B54D-08
Towards remotely sensed forest dynamics to track and understand forest change and its consequences for the atmosphere

Friday, 18 December 2015: 17:45
2006 (Moscone West)
Scott C Stark, Michigan State University, East Lansing, MI, United States
Abstract:
Forest structure and dynamics are changing rapidly around the world as a consequence of climate-change-related pests, droughts and wildfires, and changing anthropogenic forest usage. It is critical to understand these changes at the process level (e.g. demographic performance of trees) to accurately predict subsequent forest responses, including impacts on carbon and water cycles, surface-atmosphere energy dynamics, and ecological trajectories. Remote sensing may offer a critical tool to assess and understand these changes at large scales if it can connect observations of forest canopies to underlying biological processes such as demography. Furthermore, too be effective such an approach must be able to assess the full spectrum of forest demographic groups, including those that fall primarily in the shade of larger trees.
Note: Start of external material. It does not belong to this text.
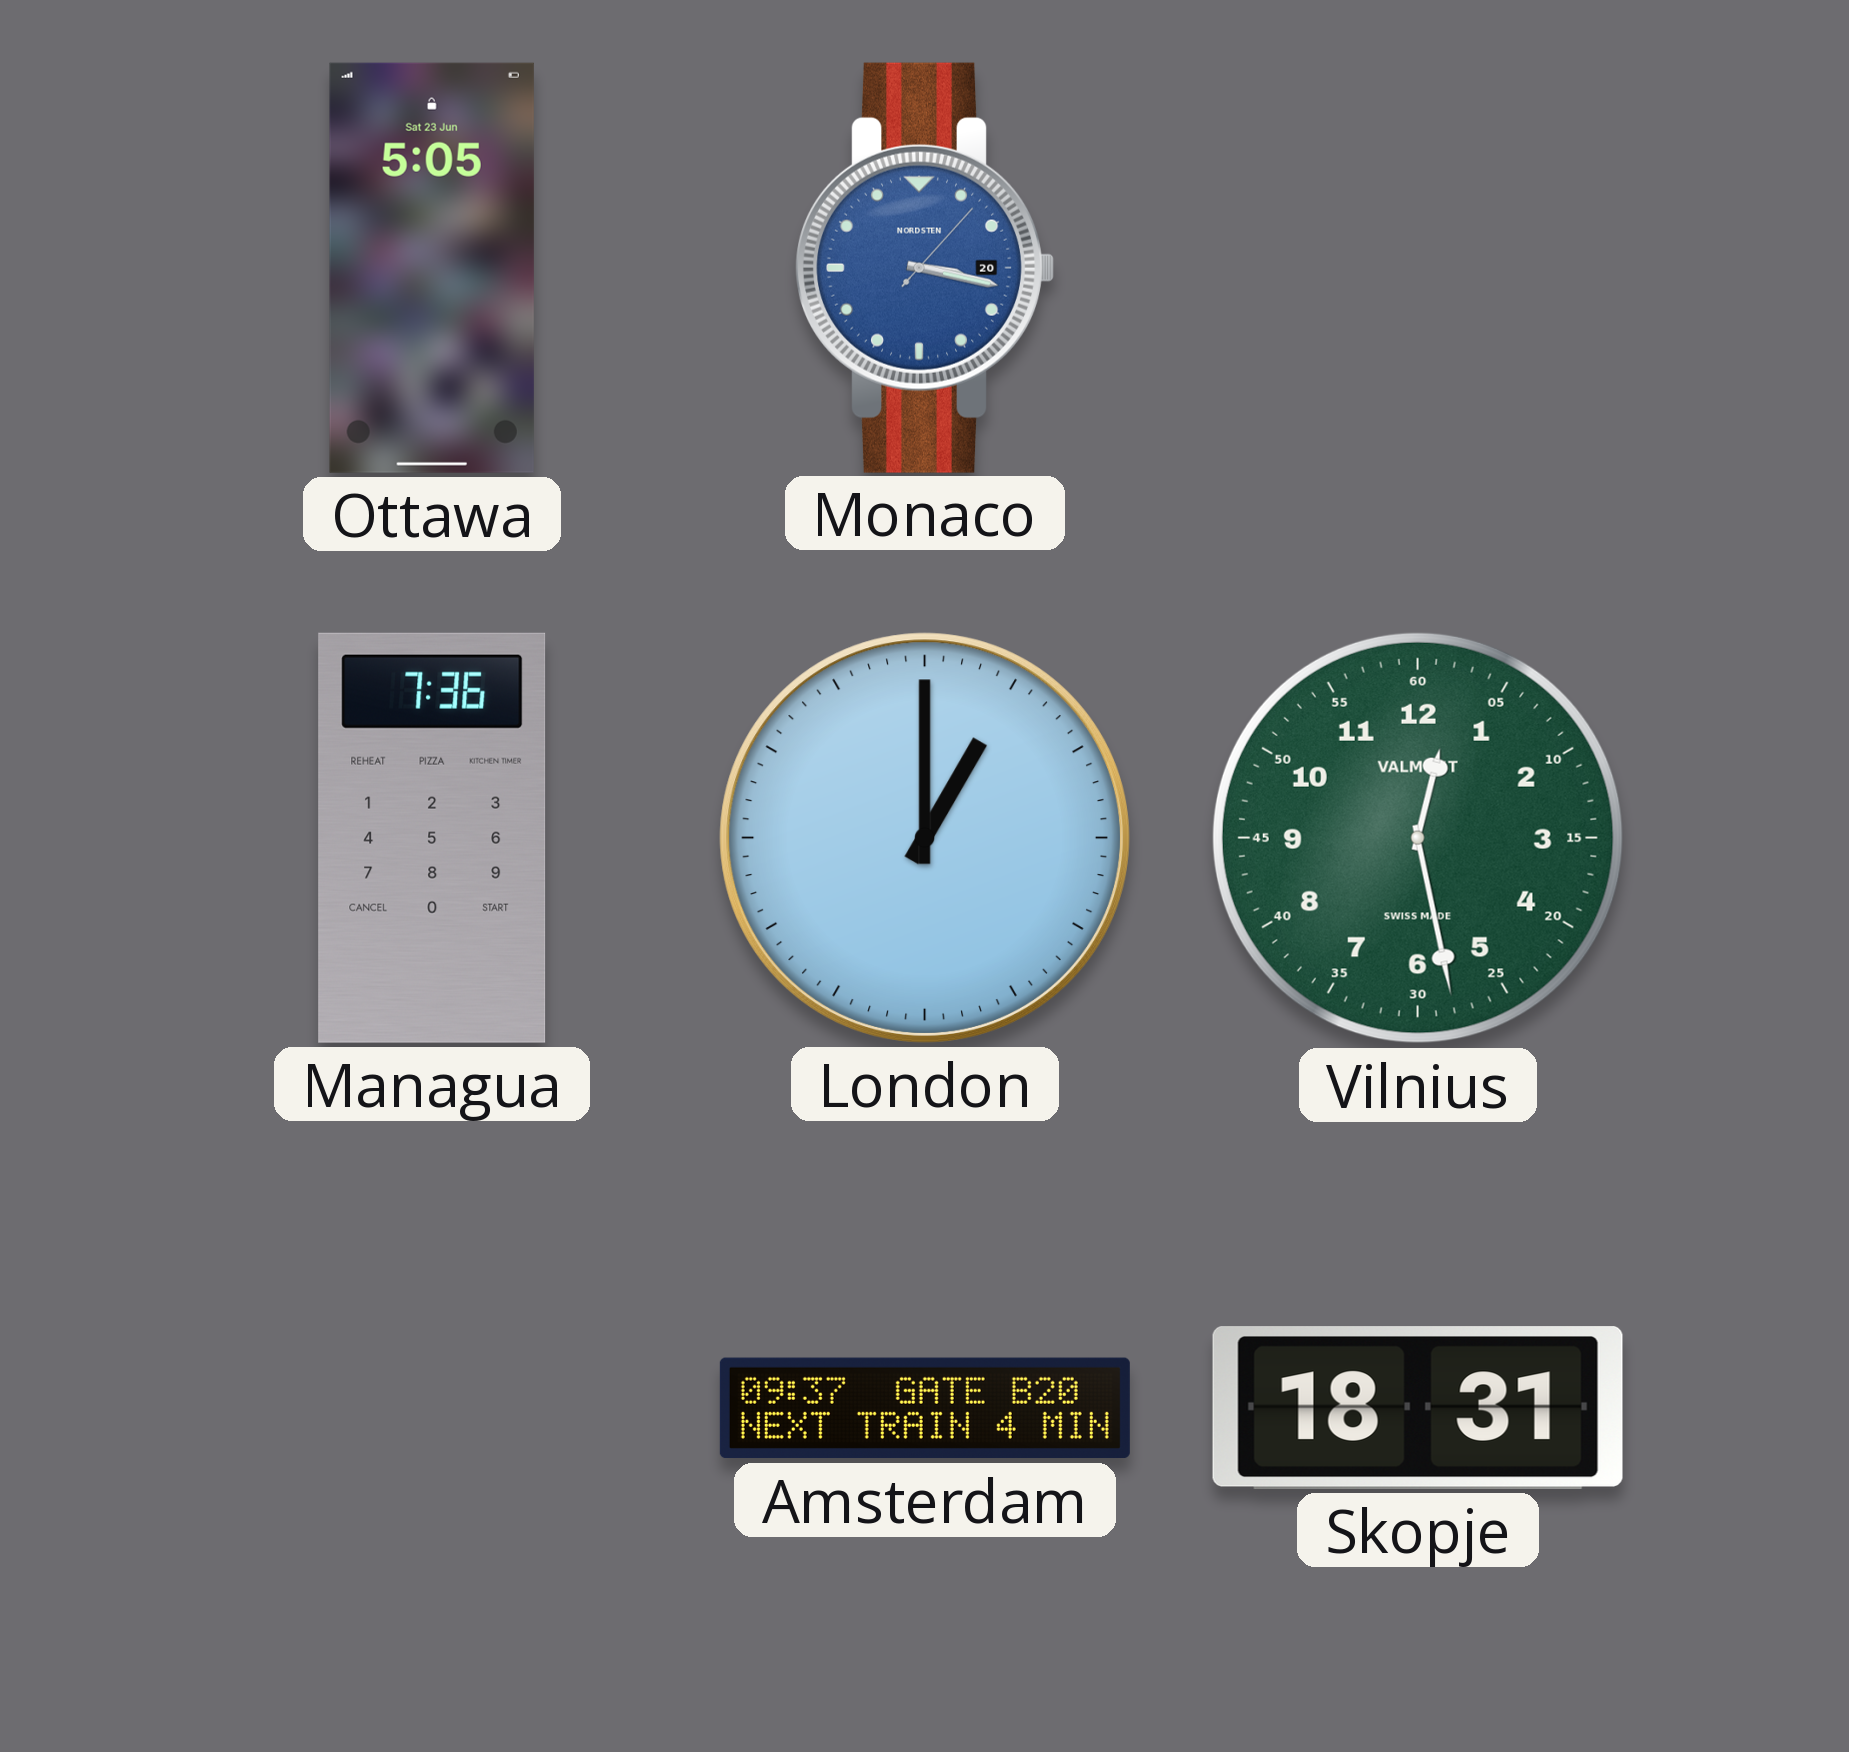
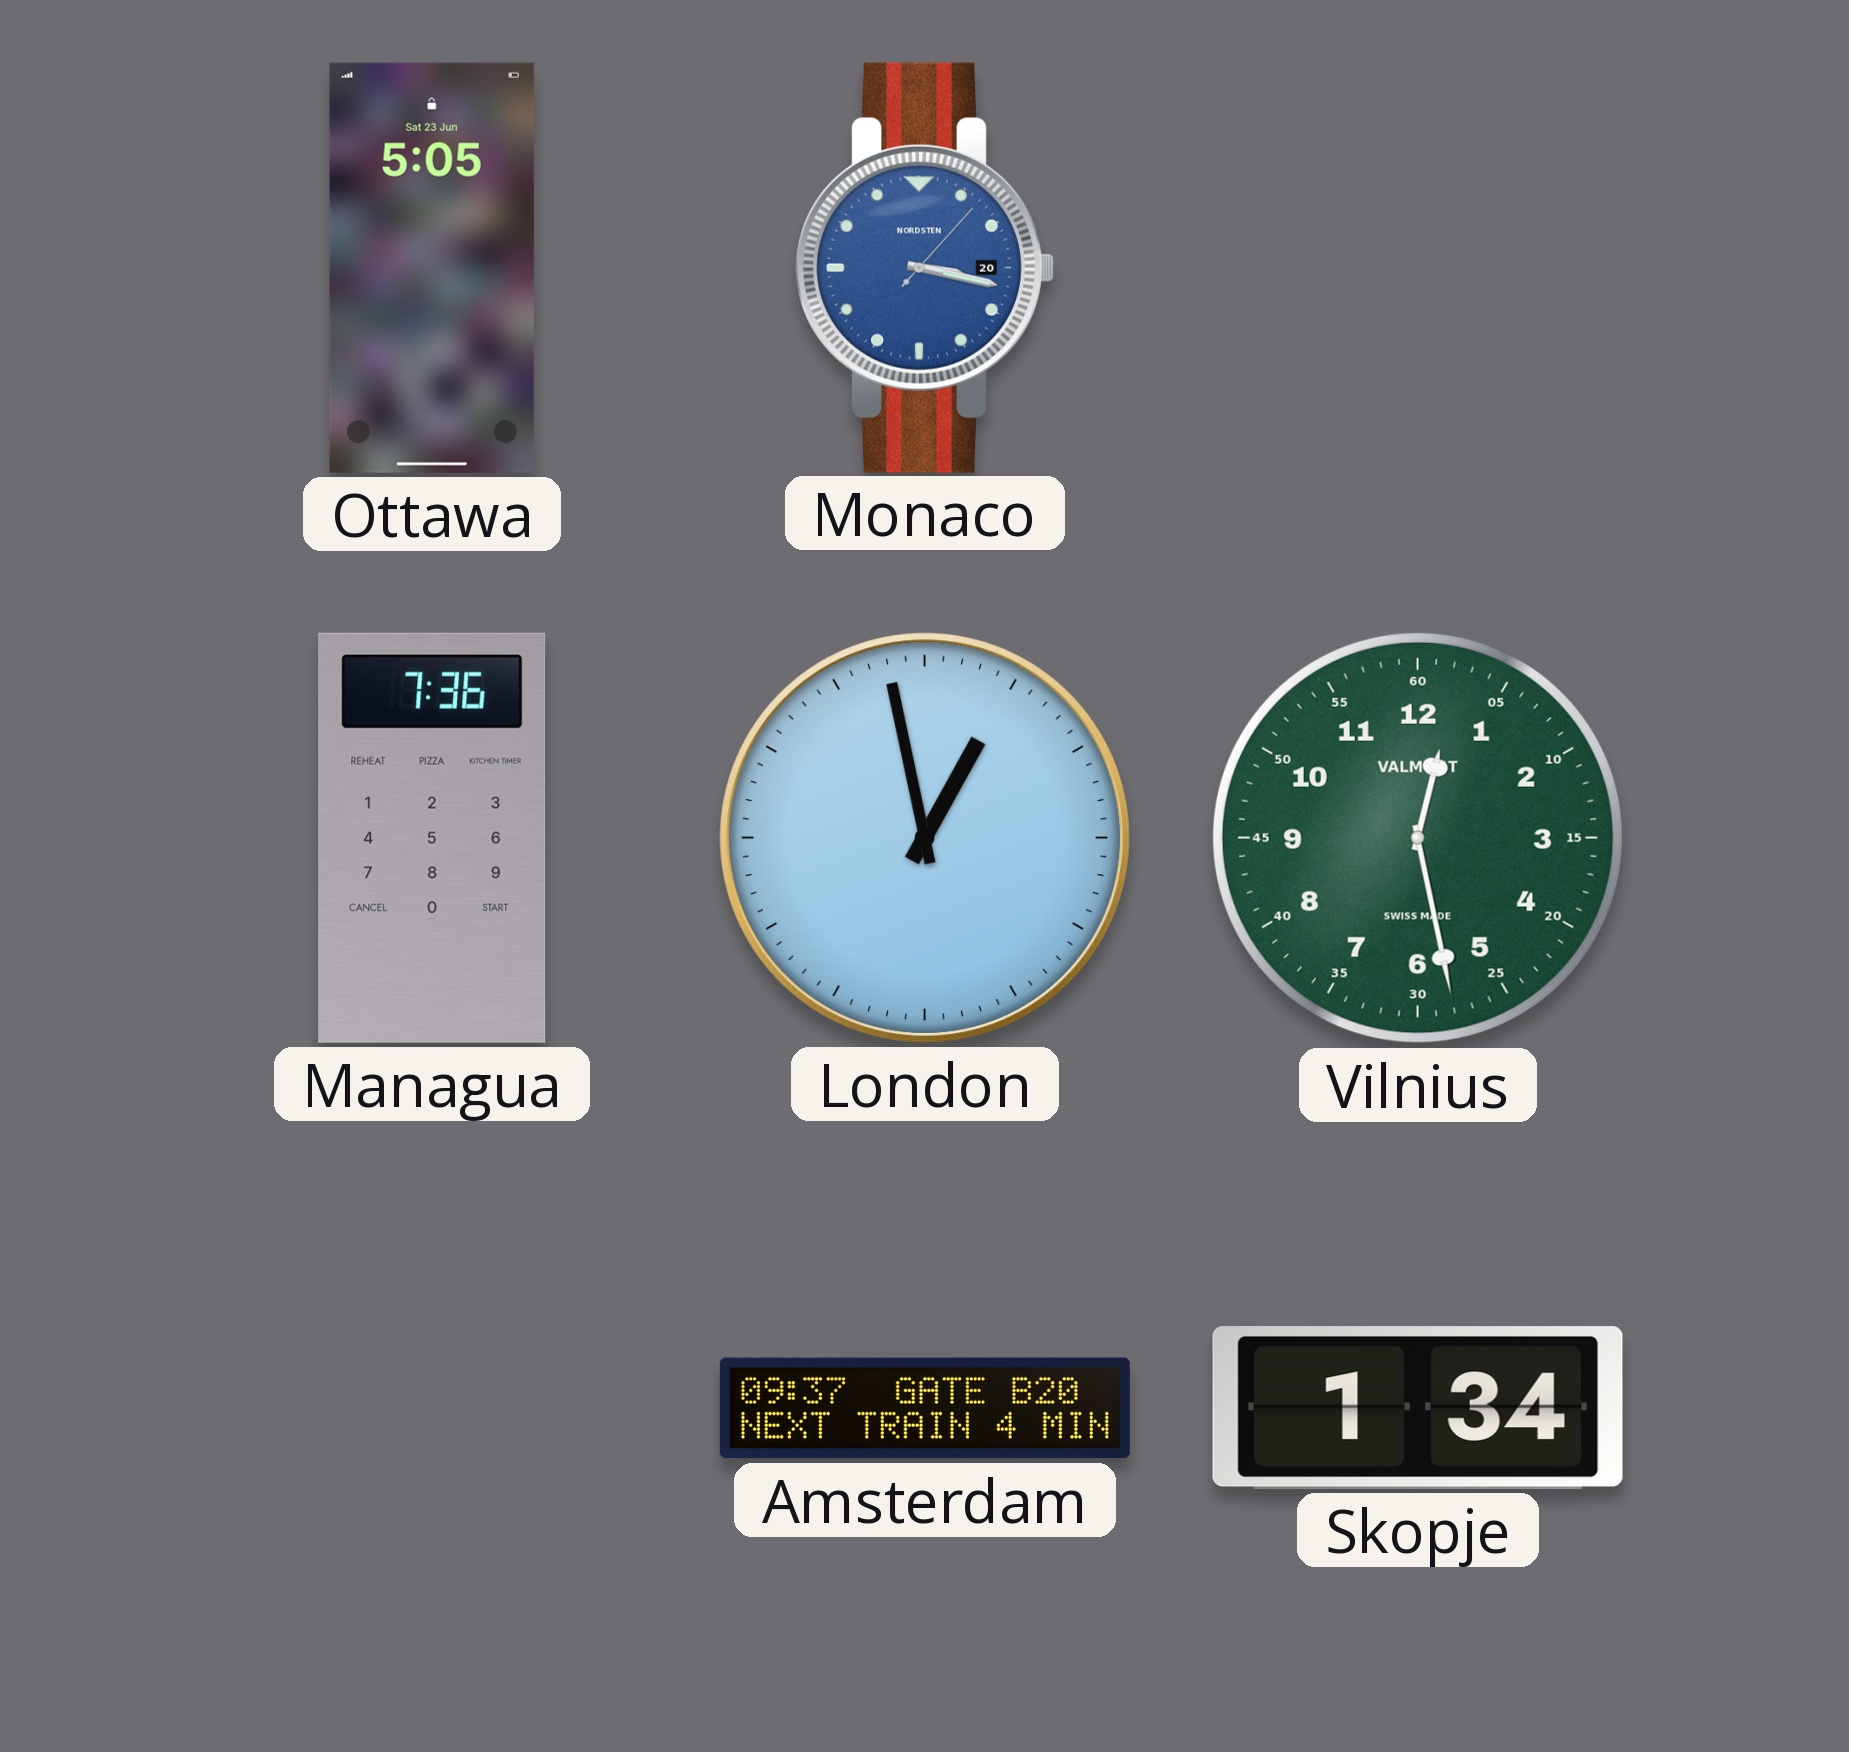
London: 1:00 -> 12:58
Skopje: 18:31 -> 1:34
Here we describe recent advances that address this problem by reconstructing high-resolution canopy structure in 3D from airborne LiDAR data and then associating LiDAR derived leaf area strata and leaf area light environments with the stem frequency, biomass and performance of trees in different demographic groups. Focusing on Amazonian forests, we demonstrate how forest structure (e.g., size distributions) may be retrieved by accounting for tree architecture over light environments. Furthermore, by linking LiDAR derived light environments with LiDAR derived (or ground measured) size classes, even a single LiDAR survey can help reveal forest dynamics, while multiple LiDAR surveys across years allow for direct assessment of the role of canopy light environments in demographic dynamics. New advances may unlock the full potential of this approach by including estimates of canopy function, and biophysical environments, and by integrating across scales utilizing measurements from tree plots to space-borne LiDAR. We conclude by illustrating the potential of this approach to inform ecosystem models that explicitly represent forest dynamics and vertical canopy structure, and thereby significantly advance our understanding of forest disturbance and its consequences in the Anthropocene.